Разговор шел неторопливо, но напряженно. Монк анализировал перспективы, полезные для Рэтбоуна. Вполне понятная преданность членов этой семьи своему отцу и мужу была неподдельной, но едва ли могла подействовать на суд. Разве жена может сказать что-нибудь другое? Леди Филомена в качестве свидетеля многого не обещала. Она была слишком испугана, чтобы держаться убедительно и целеустремленно.
Но, несмотря на все это, Уильям испытывал к ней сочувствие.
Он уже хотел оставить этот дом, когда в дверь постучали. Не дожидаясь ответа, внутрь вошла молодая девушка – тонкая, скорее даже худая и изможденная. Лицо ее было столь исковеркано болезнью и горем, что трудно было точно определить ее возраст… впрочем, ей точно было не более двадцати.
– Простите, я, кажется, помешала… – начала она.
При этих словах на сыщика накатило столь яркое и мучительное воспоминание, что все вокруг него словно исчезло, а леди Стэнхоуп и Артур пятнами маячили где-то на краю его поля зрения. Он вспомнил то старое дело в невероятно жутких подробностях. Там девушка была изнасилована
Воспоминание о том страшном деле вернулось таким же свежим, каким оно было двадцать лет назад. Пережитое не могло послужить извинением манеры Уильяма общаться с людьми, но теперь он уже не мог чего-либо изменить: это было только объяснение. Итак, причиной всему был не его эгоизм. Он не был просто жестоким, спесивым и честолюбивым. Нет, он защищал правосудие – яростно, не зная усталости и колебаний.
Детектив вдруг обнаружил, что улыбается с облегчением. Тем не менее в животе у него осталось какое-то странное пустое чувство.
– Мистер Монк? – нервно проговорила леди Стэнхоуп.
– Да… да, сударыня?
– Вы намерены помогать моему мужу, мистер Монк?
– Конечно, – твердо проговорил сыщик. – И я обещаю вам сделать все, что могу.
– Благодарю вас, я… мы… весьма благодарны вам. – Супруга Герберта покрепче взяла Артура за руку. – Все мы.
Глава 9
Суд над сэром Гербертом Стэнхоупом открылся в Олд-Бейли в первый понедельник августа. День выдался душный и серый, с юга дул жаркий ветер, принося с собой запах дождя. Снаружи, поднимаясь вверх по ступеням, толкалась толпа, торопившаяся занять немногие места, оставленные для публики. Все волновались, перешептывались и спешили. Мальчишки-газетчики обещали исключительные откровения и предсказывали ход процесса. А потом и первые тяжелые капли упали на непокрытые головы.
В обшитом деревянными панелями зале в два ряда восседал суд, обратившись спиной к высоким окнам, а лицами – к столам адвокатов, за которыми располагались немногочисленные скамейки для публики. Справа от присяжных, в двадцати футах над полом, находилась скамья подсудимых, точнее, огороженный балкон. Скрытая в стене лестница вела с него прямо к тюремным камерам. Напротив балкона было нечто вроде трибуны, с которой выступали свидетели. Чтобы вступить на нее, надлежало сперва пересечь открытое пространство, подняться по ступенькам, а потом встать лицом к адвокатам и публике. Над местом свидетелей посреди великолепных резных панелей восседал судья в алой бархатной мантии и кудрявом белом парике из конского волоса.
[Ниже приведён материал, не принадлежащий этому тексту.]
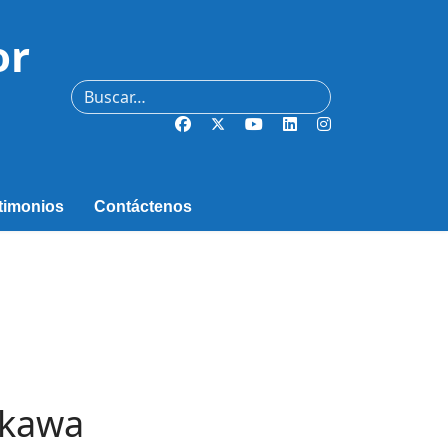
or
Buscar
timonios
Contáctenos
ukawa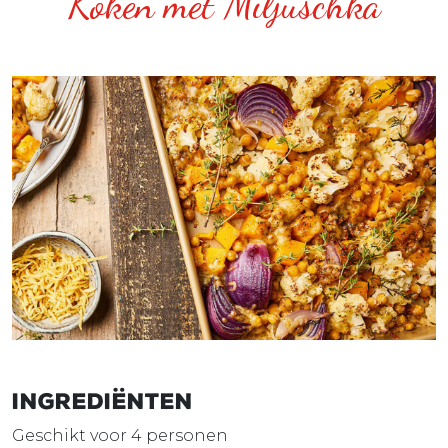
Koken met Miljuschka
Ingrediënten
Geschikt voor 4 personen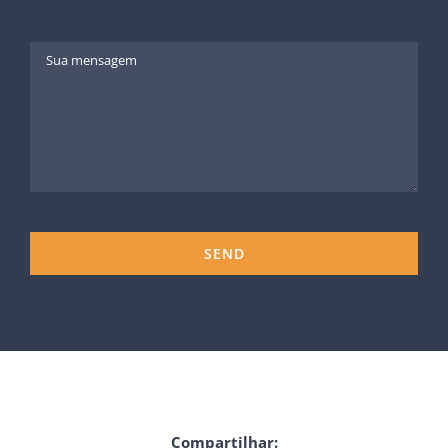
Compartilhar: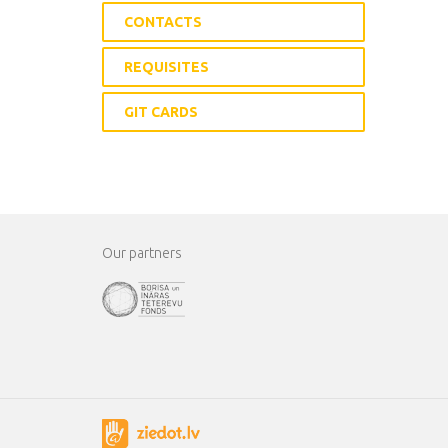
CONTACTS
REQUISITES
GIT CARDS
Our partners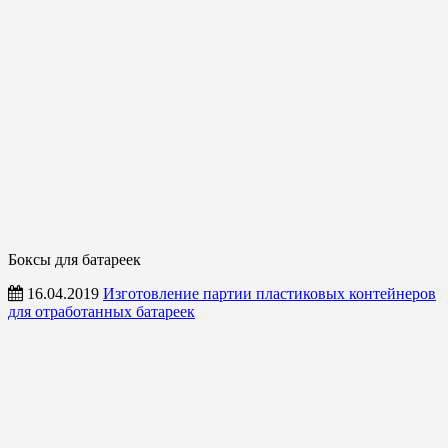
Боксы для батареек
16.04.2019
Изготовление партии пластиковых контейнеров
для отработанных батареек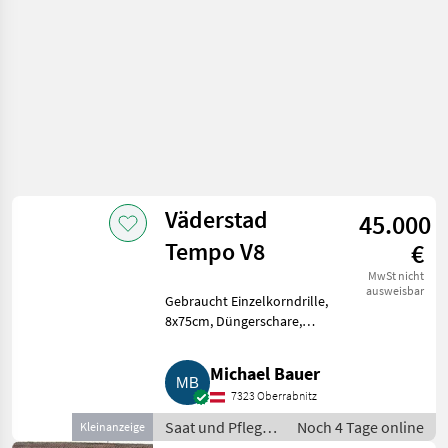
Väderstad
45.000
Tempo V8
€
MwSt nicht
ausweisbar
Gebraucht Einzelkorndrille,
8x75cm, Düngerschare,
Klutenräumer, Granulatstreuer,
Bj. 2017, Preis VB exkl. Saat und
Michael Bauer
Pflege Sonstige Maschinen Saat
7323 Oberrabnitz
und Pflege
Saat und Pflege
Noch 4 Tage online
Kleinanzeige
/ Sonstige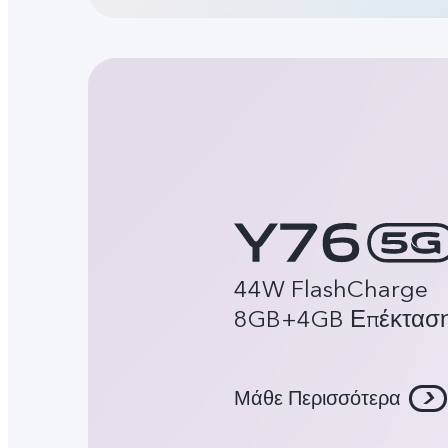
44W FlashCharge
8GB+4GB Επέκτασ
Μάθε Περισσότερα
Суд уже призвал всех к порядку. Назвали присяжных, зачитали обвинение. Сэр Герберт с невероятным достоинством, гордо подняв голову, ровным голосом объявил под сочувственный шорох в зале, что полностью отрицает свою вину.
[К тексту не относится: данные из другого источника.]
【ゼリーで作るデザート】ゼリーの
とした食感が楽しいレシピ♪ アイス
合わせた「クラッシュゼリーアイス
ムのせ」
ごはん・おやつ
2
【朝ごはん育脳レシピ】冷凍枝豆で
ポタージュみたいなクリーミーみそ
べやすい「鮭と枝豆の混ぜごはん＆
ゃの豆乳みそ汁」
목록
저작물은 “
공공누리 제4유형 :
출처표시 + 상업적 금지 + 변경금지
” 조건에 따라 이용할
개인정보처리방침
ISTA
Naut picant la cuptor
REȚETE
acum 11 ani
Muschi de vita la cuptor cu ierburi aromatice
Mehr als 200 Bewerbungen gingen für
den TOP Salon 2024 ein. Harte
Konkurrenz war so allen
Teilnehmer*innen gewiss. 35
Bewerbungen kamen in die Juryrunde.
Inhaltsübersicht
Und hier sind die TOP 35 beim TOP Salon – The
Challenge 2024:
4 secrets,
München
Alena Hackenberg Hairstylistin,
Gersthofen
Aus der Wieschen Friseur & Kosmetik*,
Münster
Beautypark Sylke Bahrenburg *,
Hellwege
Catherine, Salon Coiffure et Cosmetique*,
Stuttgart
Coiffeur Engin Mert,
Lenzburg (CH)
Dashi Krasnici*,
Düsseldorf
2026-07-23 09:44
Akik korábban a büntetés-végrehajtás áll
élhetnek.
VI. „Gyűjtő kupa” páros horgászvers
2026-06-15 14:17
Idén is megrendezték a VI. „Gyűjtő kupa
Судья, человек лет пятидесяти по фамилии Харди, блеснув светло-серыми глазами над впалыми щеками, обратил костлявое лицо в зал, но промолчал. Человек суровый и, пожалуй, слишком молодой для столь высокого поста, он никому не симпатизировал и не имел иной цели, кроме достижения справедливости. От безжалостности его спасало тонкое чувство юмора, воспитанное на любви к классической литературе. Все эти полеты воображения он понимал лишь отчасти, но усматривал в них несомненную ценность.